Hello everyone,
I've tried to work with the TCGA DNA methylation data, but I'm having problems to understand better these data.
The TCGA's website isn't working anymore to get the biological data. In its place this GDC website (https://gdc-portal.nci.nih.gov/) is working. I was able to get clinical, mRNA and miRNA data in that site, however, I didn't find the DNA methylation data. Isn't there dna methylation data in that portal?
Fortunately, I found another site: cancer genomics browser (https://genome-cancer.ucsc.edu/proj/site/hgHeatmap/) where I was able to get the DNA methylation data for breast cancer (HumanMethylation450).
There are multiple files in the dna methylation file. levels of methylation are in the "genomicmatrix.txt" file, which each sample methylation has beta-value and a probe. On the other hand, the probe.txt file contains correspondence between the probe with the genes. Here is a little example about the genomicMatrixand probe file.
genomicMatrix:
sample TCGA-OL-A66H-01 TCGA-3C-AALK-01 TCGA-AC-A5EH-01
cg13332474 -0.4808 -0.2968 -0.1997
cg00651829 -0.4821 -0.2110 -0.4108
cg17027195 -0.4633 -0.4250 -0.4667
cg09868354 -0.4345 -0.3630 -0.4230
cg03050183 -0.4252 -0.3749 0.1269
cg01989731 NA NA NA
cg06819656 0.4028 0.3047 0.3755
cg04244851 0.4398 0.3894 0.2533
cg19669385 -0.1353 0.3650 0.0664
cg04244855 0.4292 0.4008 0.2468
cg17689707 -0.4842 0.0109 -0.2484
cg04244857 -0.0918 0.2731 -0.0084
cg02434381 -0.4443 -0.4273 -0.4175
cg05777492 -0.4595 -0.4780 -0.4786
cg23340034 0.0933 0.3611 0.4120
cg26361545 0.4339 0.4389 0.4348
cg10609310 0.2913 0.0337 -0.1307
When looking at the file genomicmatrix.txt see several negative and NA values. I thought of disregarding them. Have positive values, I do not find any value above 0.8, ie no hypermethylation values. Why?
Probe:
id gene chrom chromStart chromEnd strand
cg00035864 TTTY18 chrY 8613009 8613010 .
cg13275322 WAS chrX 48426764 48426765 .
cg13798679 chr1 36390157 36390158 .
cg13799227 chr1 226719204 226719205 .
cg13799302 CYP2J2 chr1 60164980 60164981 .

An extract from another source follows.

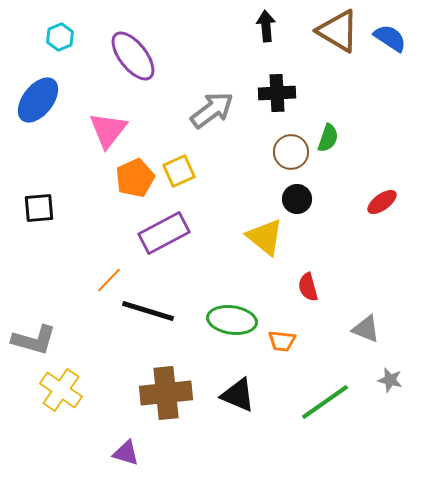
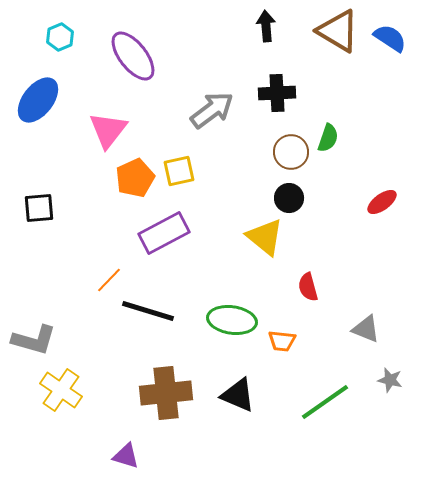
yellow square: rotated 12 degrees clockwise
black circle: moved 8 px left, 1 px up
purple triangle: moved 3 px down
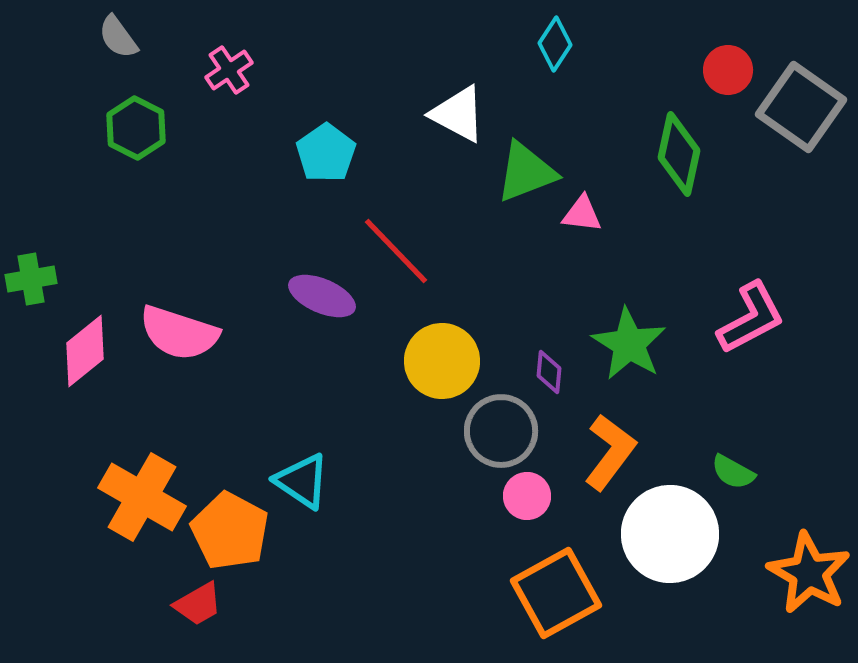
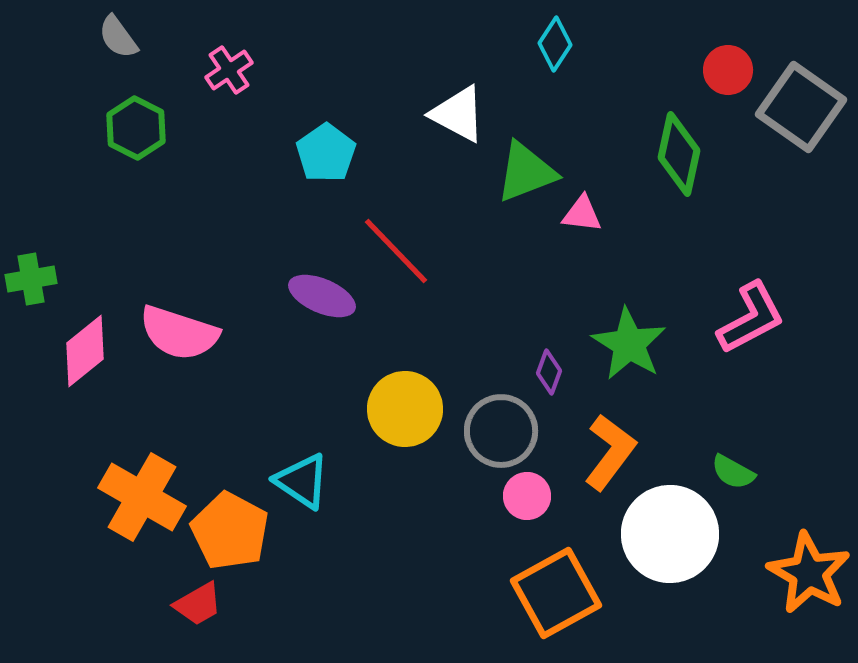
yellow circle: moved 37 px left, 48 px down
purple diamond: rotated 15 degrees clockwise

cg13799671 CD58 chr1 116881090 116881091 .
cg13805052 MORN1,LOC100129534 chr1 2272923 2272924 .
Here I consider only genes that are not on chromosome X and Y. I noticed that there are some probes that associate with more than one gene, in this case thought to obtain the median of methylation values to result in final gene methylation level.
I was thinking of converting these files into a single file with the following header:
gene | beta value | sample CD58| 0.4 | TCGA-OL-A66H-01
Please can someone help me these questions?
Thank you for attention.
To the extent the data are interpreted correctly, I would just add 0.5 to each value to get the real beta values... To double check, any female normal sample should have a substantial amount of beta values at around 0.5 after conversion.
To summarize probeset beta values to genes is a complicated scientific question, and I don't think there is a widely acceptable "best" solution.
A simple, useful, but naive, not the best way, is to averaging beta values of all probes that are annotated on that particular gene.